And here are some additional success strategies that have worked for my clients:

  • If you see others advancing but don’t understand why they did and not you, learn how to read your firm’s organizational diagram. It holds clues into what advancement looks like in terms of increasing responsibilities.

  • If you fear marketing, learn it. Planners who bring in new business often garner more respect from owners and advance further.

  • If you want to be treated with more respect and given more authority, change your internal narrative so you speak and act with greater confidence. Planners who started in their firms as interns may still see themselves as a young student. Now that you’re at the threshold of ownership, you need to develop a new more “leaderly” narrative.
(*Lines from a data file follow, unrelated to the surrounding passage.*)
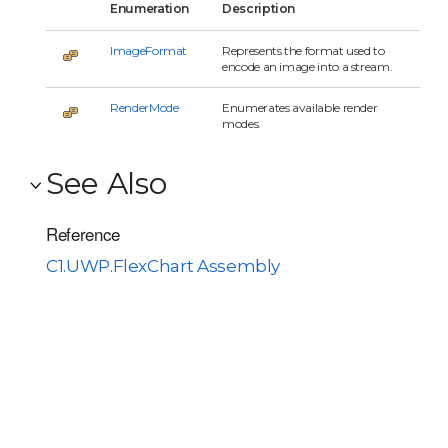
Enumeration
Description
ImageFormat
Represents the format used to
encode an image into a stream.
RenderMode
Enumerates available render
modes.
See Also
Reference
C1.UWP.FlexChart Assembly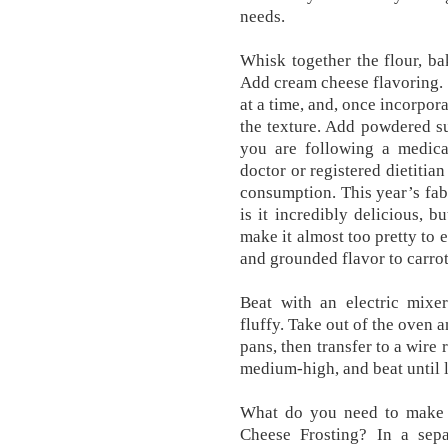
needs.
Whisk together the flour, b
Add cream cheese flavoring.
at a time, and, once incorpor
the texture. Add powdered su
you are following a medical
doctor or registered dietitia
consumption. This year’s fabu
is it incredibly delicious, 
make it almost too pretty to 
and grounded flavor to carrot
Beat with an electric mixe
fluffy. Take out of the oven 
pans, then transfer to a wire
medium-high, and beat until l
What do you need to make 
Cheese Frosting? In a sepa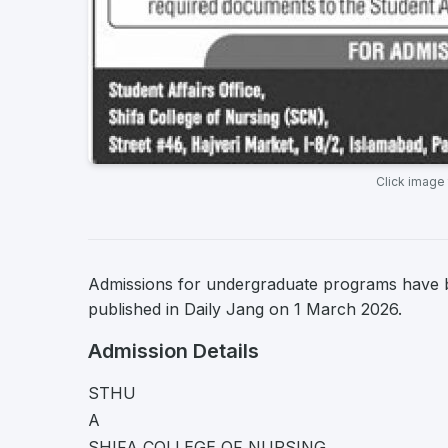
Click image
Admissions for undergraduate programs have
published in Daily Jang on 1 March 2026.
Admission Details
STHU
A
SHIFA COLLEGE OF NURSING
  • Again, if you fear asking for a fair exchange of value, do it anyway. Advisors who fear asking firm owners for an equitable salary are likely to have trouble asking clients for the fees they deserve. A coach can help you structure the “sales” conversation with firm owners and clients.

What Can Firm Owners Do to Hold Onto Their Firm’s Next-Generation Leaders?

Above all else, future minority owners want transparency and openness from majority owners about what their roles and responsibilities will look like as an owner. Do not make promises you are not ready to keep as that erodes trust and raises red flags among your most valued human resources and may erode your brand and professional legacy.

For example, if you are offering 5%, 10%, or 15% ownership, be forthcoming about what, if any, leadership opportunities will come with that level of ownership. If the true answer is “none,” “none yet,” or “we’ll figure that out together once you’re in the role,” be open about it. If you are a firm owner and are considering selling a large share of the firm to a larger aggregator firm, be upfront about it before asking planners to commit to a buy-in decision. 

In Closing 

A wise client of mine once said his goal was to make the best decision he could at the time and then make it the best decision. That’s really all any of us can do. Whether you are a planner who decides to stay or break away, or a founder or majority owner who chooses to sell shares to small minority owners or sell a large portion of the firm to an aggregator, make the best decision you can now, and then make it the very best decision! Asking for objective help with this big decision is a great step. Those of us who offer that help may be best equipped to affirm your concerns and provide broader context.